Selon Aulas, la proposition de prêter Hervé Renard à la Côte d’Ivoire n’était pas vue comme absurde par la FFF. Au contraire, elle était considérée comme une opportunité de rayonnement pour le football français à travers le succès d’Hervé Renard dans un contexte différent. « Après le choc initial, nous avons considéré que si Hervé Renard pouvait contribuer positivement au football africain et mondial en tant que sélectionneur de l’équipe de France féminine, alors pourquoi pas, » a partagé Aulas.
Cependant, malgré l’enthousiasme initial, la proposition a été avortée en raison de considérations économiques entre les fédérations. Aulas a clarifié que la décision de ne pas aller de l’avant n’était pas liée directement à Hervé Renard, mais plutôt à des questions financières entre les fédérations. » Il n’y avait pas d’ambiguïté. J’ai parlé avec Renard au téléphone. La décision de ne pas aller de l’avant ne concernait pas Hervé directement, mais était plutôt une question de relations économiques entre les fédérations. » Cette révélation suggère que, malgré l’enthousiasme initial et la vision novatrice, les réalités économiques ont finalement pris le dessus.

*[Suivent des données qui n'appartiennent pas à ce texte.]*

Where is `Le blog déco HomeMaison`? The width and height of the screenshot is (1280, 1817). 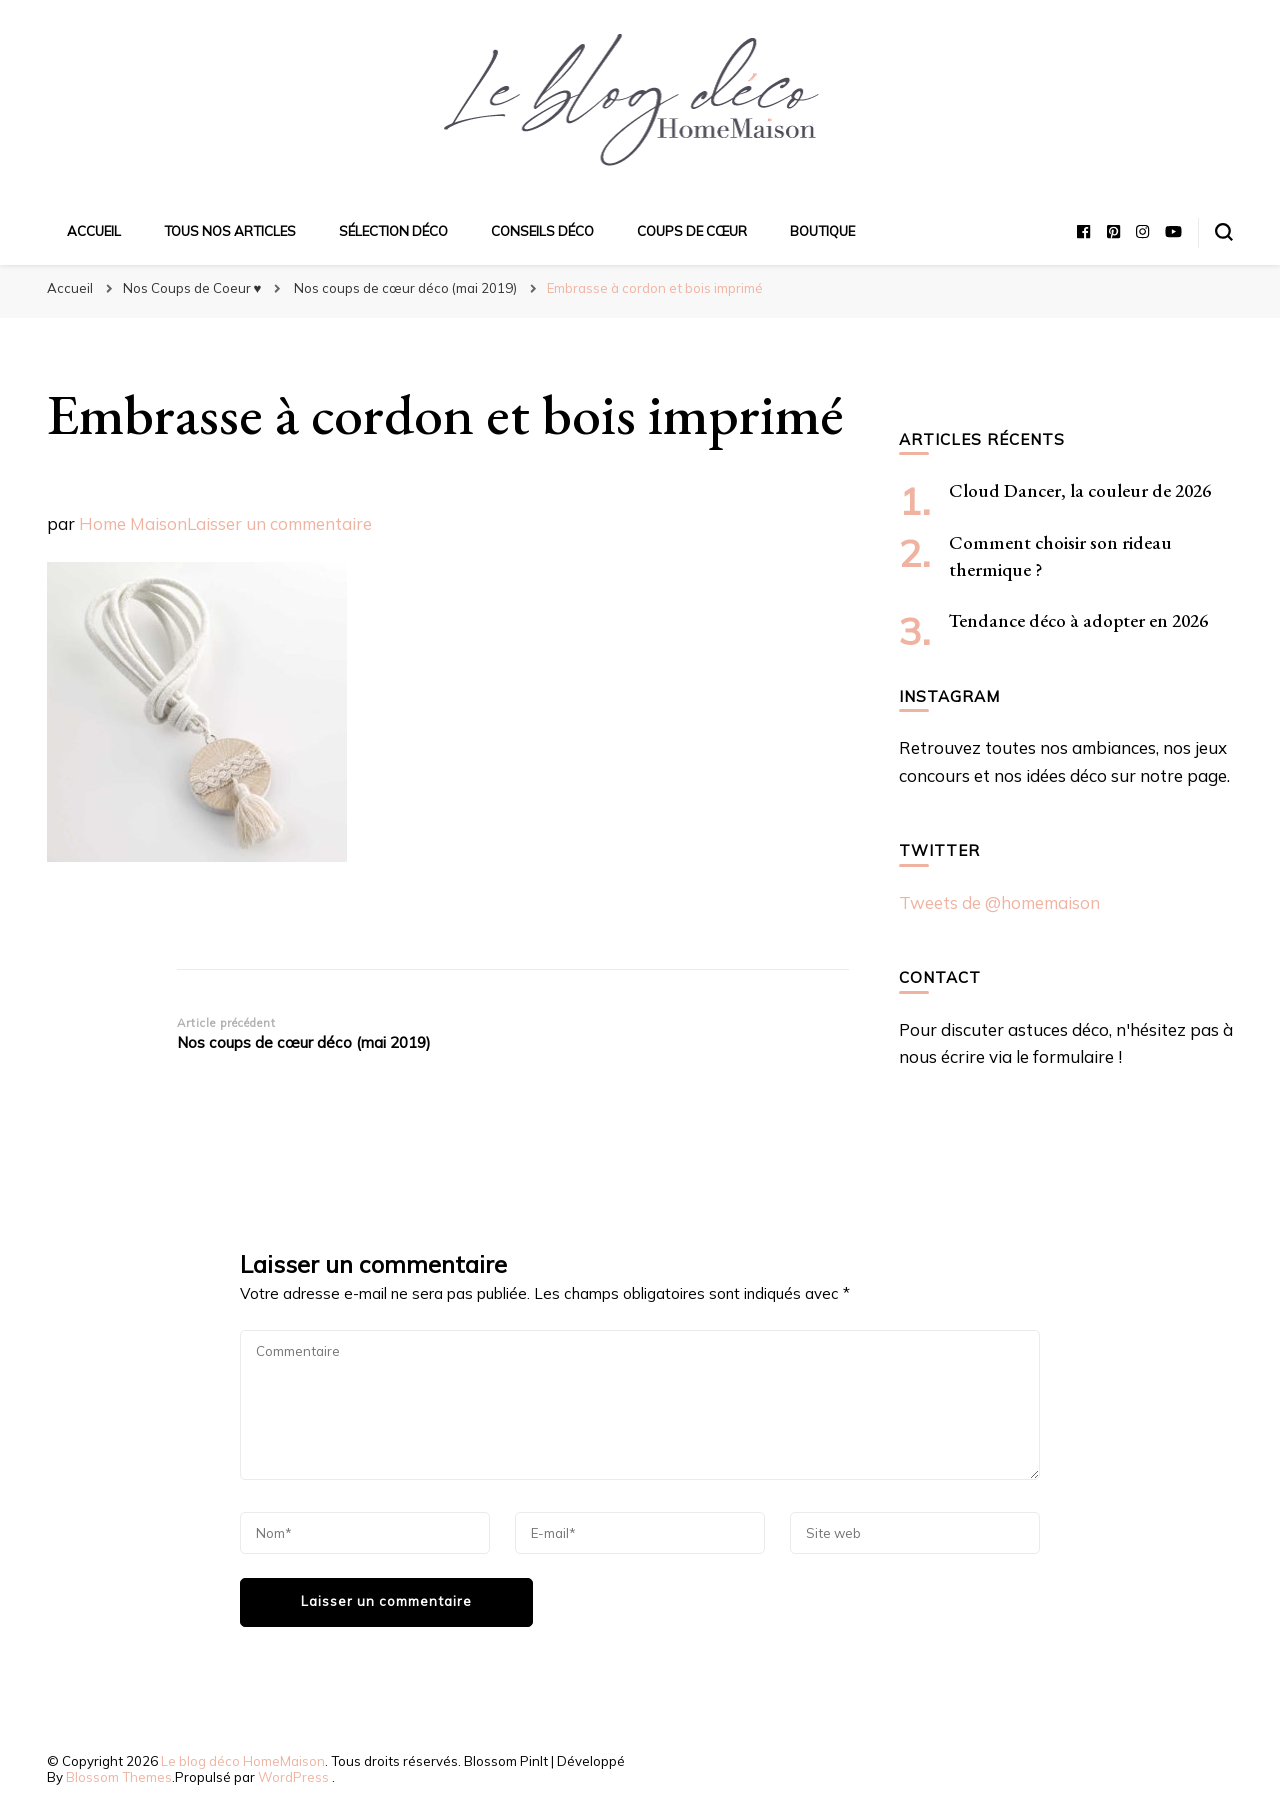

Cet épisode, véritable intrigue dans les coulisses du football international, met en lumière les complexités et les défis auxquels sont confrontées les fédérations, même lorsqu’il s’agit d’idées novatrices visant à transcender les frontières traditionnelles du football. Au-delà des résultats sur le terrain, les négociations en coulisses révèlent les intrications diplomatiques et financières qui animent le monde passionnant et parfois imprévisible du ballon rond.